Guess it’s off to googleland, unless a dentist wants to weight on…
The ADA does seem to agree with you:
I always thought brushing knocked off the big chunks, so the floss could scrub down to the enamel better …
Oh for crying out loud! The next thing you know, you people will be advocating hanging the toilet paper backwards!
Define “backward …”
Good Gawd -
Attention Kids!
(as explained to an MBA in 1986)
How to Shower:
First:
Wash face, neck, ears - anything the washing of which will introduce soap into hair
Rinse
Do shampoo
Rinse
Apply conditioner
(now, you are supposed to wait 60 seconds, right?)
During the next 60 seconds, wash all body parts not washed previously.
Rinse top-down
Dry top down.
You’re welcome
Do you put in coffee, then cream … or first the cream, then coffee?
Nope.
I like my coffee the same way I like my roads. Black.
There was a passage in one of the earlier “Harry Potter” books that I loved - Harry was going to meet the Chinese girl whose name I’ve forgotten, and he gets all self-conscious and starts thinking about his arms - “Oh my God, my arms - they’re just hanging there - why are they just hanging there like that?!?” ![]()
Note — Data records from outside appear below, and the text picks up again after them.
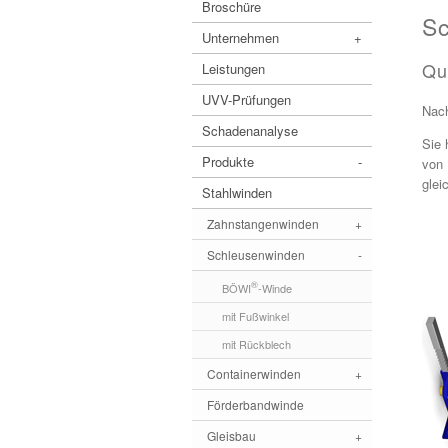
Broschüre
S
Unternehmen
+
Qu
Leistungen
UVV-Prüfungen
Nach
Schadenanalyse
Sie 
Produkte
-
von 
glei
Stahlwinden
Zahnstangenwinden
+
Schleusenwinden
-
®
BÖWI
-Winde
mit Fußwinkel
mit Rückblech
Containerwinden
+
Förderbandwinde
Gleisbau
+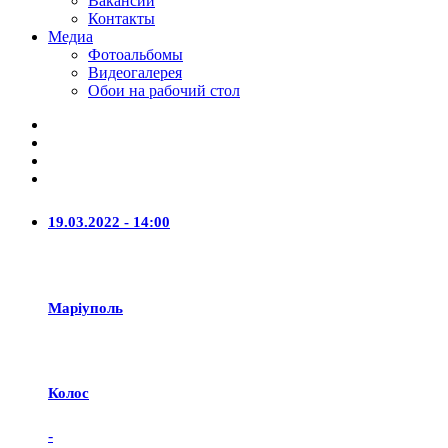
Вакансии
Контакты
Медиа
Фотоальбомы
Видеогалерея
Обои на рабочий стол
19.03.2022 - 14:00
Маріуполь
Колос
-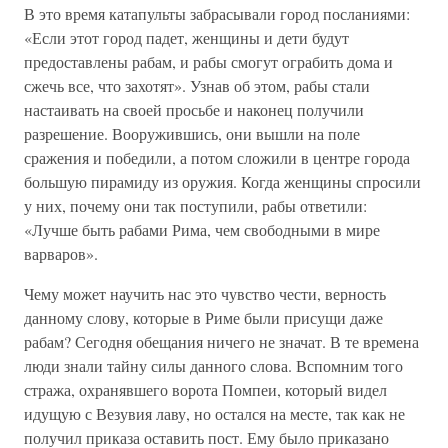
В это время катапульты забрасывали город посланиями:
«Если этот город падет, женщины и дети будут
предоставлены рабам, и рабы смогут ограбить дома и
сжечь все, что захотят». Узнав об этом, рабы стали
настаивать на своей просьбе и наконец получили
разрешение. Вооружившись, они вышли на поле
сражения и победили, а потом сложили в центре города
большую пирамиду из оружия. Когда женщины спросили
у них, почему они так поступили, рабы ответили:
«Лучше быть рабами Рима, чем свободными в мире
варваров».
Чему может научить нас это чувство чести, верность
данному слову, которые в Риме были присущи даже
рабам? Сегодня обещания ничего не значат. В те времена
люди знали тайну силы данного слова. Вспомним того
стража, охранявшего ворота Помпеи, который видел
идущую с Везувия лаву, но остался на месте, так как не
получил приказа оставить пост. Ему было приказано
ETA: I’m glad I’m not the only one who forgets if they’ve washed their hair/face/back/whatever already. ![]()
Those are all old lady names.
Cream first, then coffee. That way, I don’t dirty a spoon, because the movement of the coffee stirs the cream.
And after several years of drinking coffee, I know how much cream to put in the cup, so I don’t have to add, stir, evaluate, repeat.
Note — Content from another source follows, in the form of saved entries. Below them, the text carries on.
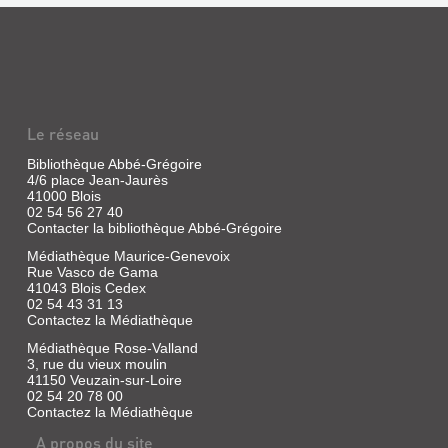
New
POLICIER
York.
HISTORIQUE
Rachel
Hoffman,
:
nouvelle
HISTOIRE
recrue
de
ET
la
POLAR
police
Le réseau
locale,
...
enquête
Bibliothèque Abbé-Grégoire
sur
Livre
4/6 place Jean-Jaurès
son
41000 Blois
|
premier
02 54 56 27 40
Sarrot,
meurtre,
Contacter la bibliothèque Abbé-Grégoire
Jean-
celui
d'une
Christophe
Médiathèque Maurice-Genevoix
institutrice.
|
Rue Vasco de Gama
A
Nouveau
41043 Blois Cedex
côté
02 54 43 31 13
Monde
du
Contactez la Médiathèque
éd.,
corps,
un
2009
Médiathèque Rose-Valland
message
Cet
3, rue du vieux moulin
tiré
essai
41150 Veuzain-sur-Loire
de
analyse
02 54 20 78 00
la
les
Contactez la Médiathèque
Divine
caractéristiques
Comédie
du
A propos du site
de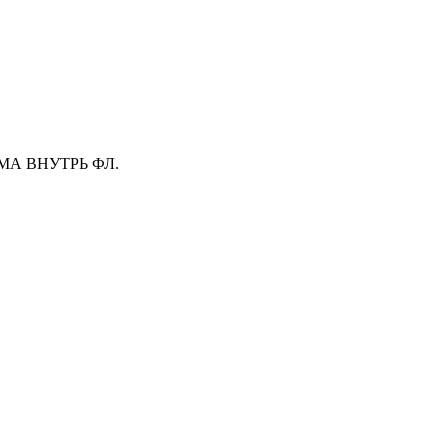
МА ВНУТРЬ ФЛ.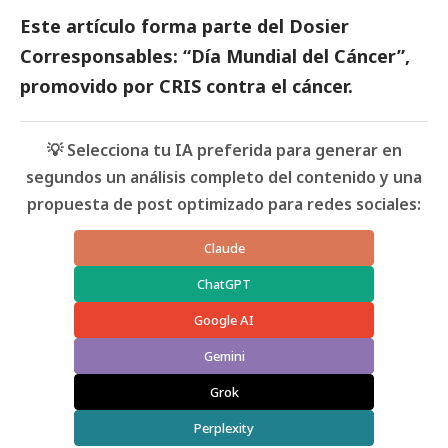
Este artículo forma parte del
Dosier
Corresponsables: “Día Mundial del Cáncer”
,
promovido por CRIS contra el cáncer.
💡 Selecciona tu IA preferida para generar en
segundos un análisis completo del contenido y una
propuesta de post optimizado para redes sociales:
Claude
ChatGPT
Google AI
Gemini
Grok
Perplexity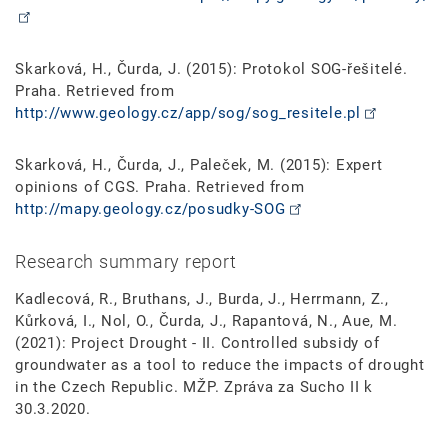
Skarková, H., Čurda, J. (2015): Protokol SOG-řešitelé.
Praha. Retrieved from
http://www.geology.cz/app/sog/sog_resitele.pl
Skarková, H., Čurda, J., Paleček, M. (2015): Expert
opinions of CGS. Praha. Retrieved from
http://mapy.geology.cz/posudky-SOG
Research summary report
Kadlecová, R., Bruthans, J., Burda, J., Herrmann, Z.,
Kůrková, I., Nol, O., Čurda, J., Rapantová, N., Aue, M.
(2021): Project Drought - II. Controlled subsidy of
groundwater as a tool to reduce the impacts of drought
in the Czech Republic. MŽP. Zpráva za Sucho II k
30.3.2020.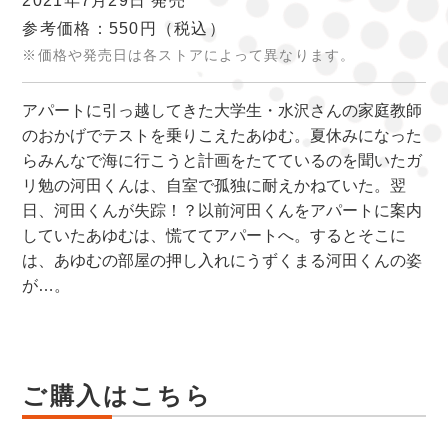
2021年7月29日 発売
参考価格：550円
（税込）
※価格や発売日は各ストアによって異なります。
アパートに引っ越してきた大学生・水沢さんの家庭教師
のおかげでテストを乗りこえたあゆむ。夏休みになった
らみんなで海に行こうと計画をたてているのを聞いたガ
リ勉の河田くんは、自室で孤独に耐えかねていた。翌
日、河田くんが失踪！？以前河田くんをアパートに案内
していたあゆむは、慌ててアパートへ。するとそこに
は、あゆむの部屋の押し入れにうずくまる河田くんの姿
が…。
ご購入はこちら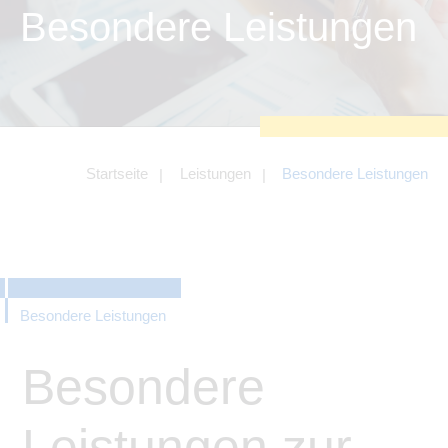
zu sichern.
Besondere Leistungen
Tracking- und Targeting-Cookies
Diese Cookies sind erforderlich, um
unsere Website auf Ihre Bedürfnisse hin
zu optimieren. Hierzu gehört eine
bedarfsgerechte Gestaltung und
fortlaufende Verbesserung unseres
Angebotes einschließlich der
Verknüpfung zu Social-Media-
Angeboten von z.B. Facebook und
Startseite
Leistungen
Besondere Leistungen
LinkedIn.
Betreibercookies
Diese Cookies sind erforderlich, um z.B.
Google Maps zu nutzen oder
eingebettete Videos abspielen zu
können.
Besondere Leistungen
Besondere
Leistungen zur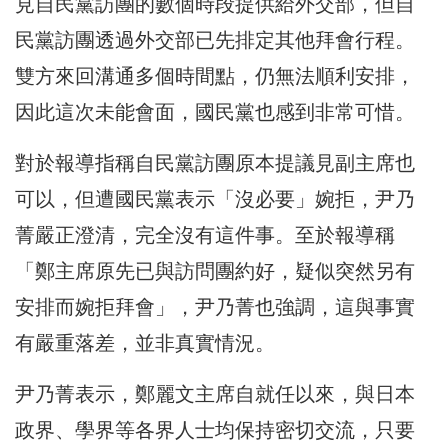
見自民黨訪團的數個時段提供給外交部，但自
民黨訪團透過外交部已先排定其他拜會行程。
雙方來回溝通多個時間點，仍無法順利安排，
因此這次未能會面，國民黨也感到非常可惜。
對於報導指稱自民黨訪團原本提議見副主席也
可以，但遭國民黨表示「沒必要」婉拒，尹乃
菁嚴正澄清，完全沒有這件事。至於報導稱
「鄭主席原先已與訪問團約好，疑似突然另有
安排而婉拒拜會」，尹乃菁也強調，這與事實
有嚴重落差，並非真實情況。
尹乃菁表示，鄭麗文主席自就任以來，與日本
政界、學界等各界人士均保持密切交流，只要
I always shampoo before I was my face and neck, but I don’t use sudsy soap on my face.
[blush]It took me 30 years to figure that out[/blush]
Shampoo, conditioner … then I turn the water off … scrub body and face … water back on for a full rinse. I only dry in winter, never in summer.
You think I’d trust my drying to some young, nubile babe? Ever put a shirt on when your back was slightly damp? shudder
So, I’m thinking about this thread when I went to get coffee … so I poured my cream into the coffee-maker instead … that’s a mistake … what a mess … guess I’ll drink beer this morning.
Heh. This reminds me of a sweet little old lady who was in a work group I was facilitating. We were learning about flowcharting, and I split the group into two teams and had them flowchart taking a shower.
As we began the activity, I said, “Now, we’re all grownups here. There are probably things some folks do in the shower that others don’t. Let’s stick to the basics.”
So later the little old lady’s group is walking us through their flowchart, and she gets to one point and says “And here’s where you turn on your vibrator.”
Silence for about two seconds, and then the room erupts in pandemonium. Grandma Jane has taken this discussion to a whole 'nother level. It’s a good 90 seconds before I can get the laughter subdued.
I said, “Now, remember, we talked about how not everyone does the same things in the shower …”
And she comes right back with “Well, then, you don’t know what you’re missing!”
That did it. Grown men were flat on their backs laughing like loons. One lady, probably in her late 30s, almost choked to death because she was laughing so hard. I gave the group a ten-minute break to try to calm down.
Much, much later, I learned Grandma Jane was referring to the WaterPik showerhead she loved so much.
Suuuuuuuure she was. ![]()
I’m sure she was. Handheld showerheads make fantastic masturbatory tools! Um… or so I hear.